Die Hafenausfahrt aus der Horseshoe Bay
Blick zurück von der Horseshoe Bay auf die Berge von Whistler

Ich rufe John an, um mich mit ihm für später zu verabreden, erreiche ihn auch, doch leider hat er die Einladung offensichtlich ohne Rücksprache mit seiner Freundin getroffen, und heute Abend sind sie gar nicht zuhause. Na gut, dann wird das nichts, war aber immerhin gut gemeint! Von einem Mopedfahrer auf der Fähre erhalte ich den Tipp, nach Qualicum Beach zu fahren. Das sind nur 45 km von Nanaimo, wo die Fähre anlegen wird. Dort lasse sich am besten ein Schlafplatz am Strand finden. Gesagt – getan!

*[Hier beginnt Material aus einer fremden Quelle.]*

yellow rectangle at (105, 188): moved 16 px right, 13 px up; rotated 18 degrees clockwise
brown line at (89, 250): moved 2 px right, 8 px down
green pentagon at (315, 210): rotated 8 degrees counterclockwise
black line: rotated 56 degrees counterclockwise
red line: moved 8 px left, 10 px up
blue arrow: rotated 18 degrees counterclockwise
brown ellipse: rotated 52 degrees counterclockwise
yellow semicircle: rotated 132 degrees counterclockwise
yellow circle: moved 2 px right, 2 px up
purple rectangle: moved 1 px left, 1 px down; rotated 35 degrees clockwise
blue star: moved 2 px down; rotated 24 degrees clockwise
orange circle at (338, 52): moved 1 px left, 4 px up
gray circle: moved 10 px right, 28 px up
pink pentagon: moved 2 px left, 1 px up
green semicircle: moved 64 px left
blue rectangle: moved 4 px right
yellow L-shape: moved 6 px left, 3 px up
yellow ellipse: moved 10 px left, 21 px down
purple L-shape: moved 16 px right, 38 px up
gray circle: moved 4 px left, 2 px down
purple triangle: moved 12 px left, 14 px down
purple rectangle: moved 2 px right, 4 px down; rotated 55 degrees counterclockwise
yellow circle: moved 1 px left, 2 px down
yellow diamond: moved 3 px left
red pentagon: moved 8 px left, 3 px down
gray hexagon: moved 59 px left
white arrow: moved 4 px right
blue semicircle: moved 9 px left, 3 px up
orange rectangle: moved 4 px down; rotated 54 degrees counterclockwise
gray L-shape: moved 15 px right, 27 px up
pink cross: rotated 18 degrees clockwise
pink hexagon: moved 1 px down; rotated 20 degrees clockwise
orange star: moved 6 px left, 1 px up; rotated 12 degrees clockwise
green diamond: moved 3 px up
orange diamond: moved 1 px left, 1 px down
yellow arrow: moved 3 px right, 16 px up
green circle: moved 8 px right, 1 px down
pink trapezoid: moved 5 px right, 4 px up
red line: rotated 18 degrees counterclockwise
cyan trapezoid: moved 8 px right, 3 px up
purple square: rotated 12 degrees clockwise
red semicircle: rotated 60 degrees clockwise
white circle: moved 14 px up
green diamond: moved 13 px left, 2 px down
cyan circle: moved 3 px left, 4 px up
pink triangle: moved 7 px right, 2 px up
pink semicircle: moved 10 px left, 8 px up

In Qualicum finde ich schnell zum Strand. Und in der Tat führt eine Straße bestimmt 4 Kilometer entlang einer wunderschönen Strandpromenade, an der auch einige Camper stehen, die offensichtlich dort übernachten. Nur für ein Zelt sehe ich hier niergends einen geeigneten Platz. Ich fahre weiter in eine Wohngegend mit wunderschönen Wassergrundstücken. Alle öffentlichen Plätze sind dort mit Schildern „No over night parking and camping!“ versehen. Auch hier frage ich ein paar Leute, doch die Reaktion ist die vom Lac la Hache! Auf dem Weg zurück steuere ich einen kleinen Park noch vor der Strandpromenade an, der mir schon auf dem Hinweg aufgefallen war. Er ist sehr klein, hat zwei Boule-Bahnen und vier Piknik-Bänke. Am Ende stehen ein paar Büsche und dahinter geht es 1-2 m hinab zum Strand. Genau da finde ich schließlich meinen Traumplatz zum Übernachten. Zelt und Moped sind vom Park aus gar nicht zu sehen, so geschützt stehe ich da – direkt am Strand – Super!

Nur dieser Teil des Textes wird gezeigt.